▶ ACTIVITY
Keeping every word in place, write out the entries that come next.

▶ DATASET CONTENT
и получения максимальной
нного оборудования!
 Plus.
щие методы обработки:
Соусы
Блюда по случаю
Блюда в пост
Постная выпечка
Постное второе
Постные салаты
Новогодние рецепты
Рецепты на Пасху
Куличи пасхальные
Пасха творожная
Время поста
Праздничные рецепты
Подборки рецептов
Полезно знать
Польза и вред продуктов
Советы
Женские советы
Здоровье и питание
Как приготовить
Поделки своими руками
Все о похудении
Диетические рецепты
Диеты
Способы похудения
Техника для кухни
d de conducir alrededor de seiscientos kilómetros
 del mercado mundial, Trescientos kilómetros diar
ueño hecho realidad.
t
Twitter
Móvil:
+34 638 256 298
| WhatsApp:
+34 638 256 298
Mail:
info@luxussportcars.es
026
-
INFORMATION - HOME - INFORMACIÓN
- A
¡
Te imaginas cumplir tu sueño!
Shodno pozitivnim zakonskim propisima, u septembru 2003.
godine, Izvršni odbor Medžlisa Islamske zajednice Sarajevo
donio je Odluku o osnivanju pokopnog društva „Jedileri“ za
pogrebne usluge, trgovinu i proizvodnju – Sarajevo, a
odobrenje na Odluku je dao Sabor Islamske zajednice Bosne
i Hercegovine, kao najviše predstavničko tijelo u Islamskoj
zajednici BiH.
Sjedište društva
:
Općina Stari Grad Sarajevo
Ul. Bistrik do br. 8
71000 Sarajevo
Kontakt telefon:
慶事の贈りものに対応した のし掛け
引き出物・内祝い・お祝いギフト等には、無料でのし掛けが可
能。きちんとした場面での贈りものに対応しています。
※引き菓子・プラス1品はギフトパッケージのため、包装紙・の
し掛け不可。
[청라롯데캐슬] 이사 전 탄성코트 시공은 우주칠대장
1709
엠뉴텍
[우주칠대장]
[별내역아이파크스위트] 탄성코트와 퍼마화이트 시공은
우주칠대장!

▶ TASK OUTPUT
и получения максимальной
нного оборудования!
 Plus.
щие методы обработки:
Соусы
Блюда по случаю
Блюда в пост
Постная выпечка
Постное второе
Постные салаты
Новогодние рецепты
Рецепты на Пасху
Куличи пасхальные
Пасха творожная
Время поста
Праздничные рецепты
Подборки рецептов
Полезно знать
Польза и вред продуктов
Советы
Женские советы
Здоровье и питание
Как приготовить
Поделки своими руками
Все о похудении
Диетические рецепты
Диеты
Способы похудения
Техника для кухни
d de conducir alrededor de seiscientos kilómetros
 del mercado mundial, Trescientos kilómetros diar
ueño hecho realidad.
t
Twitter
Móvil:
+34 638 256 298
| WhatsApp:
+34 638 256 298
Mail:
info@luxussportcars.es
026
-
INFORMATION - HOME - INFORMACIÓN
- A
¡
Te imaginas cumplir tu sueño!
Shodno pozitivnim zakonskim propisima, u septembru 2003.
godine, Izvršni odbor Medžlisa Islamske zajednice Sarajevo
donio je Odluku o osnivanju pokopnog društva „Jedileri“ za
pogrebne usluge, trgovinu i proizvodnju – Sarajevo, a
odobrenje na Odluku je dao Sabor Islamske zajednice Bosne
i Hercegovine, kao najviše predstavničko tijelo u Islamskoj
zajednici BiH.
Sjedište društva
:
Općina Stari Grad Sarajevo
Ul. Bistrik do br. 8
71000 Sarajevo
Kontakt telefon:
慶事の贈りものに対応した のし掛け
引き出物・内祝い・お祝いギフト等には、無料でのし掛けが可
能。きちんとした場面での贈りものに対応しています。
※引き菓子・プラス1品はギフトパッケージのため、包装紙・の
し掛け不可。
[청라롯데캐슬] 이사 전 탄성코트 시공은 우주칠대장
1709
엠뉴텍
[우주칠대장]
[별내역아이파크스위트] 탄성코트와 퍼마화이트 시공은
우주칠대장!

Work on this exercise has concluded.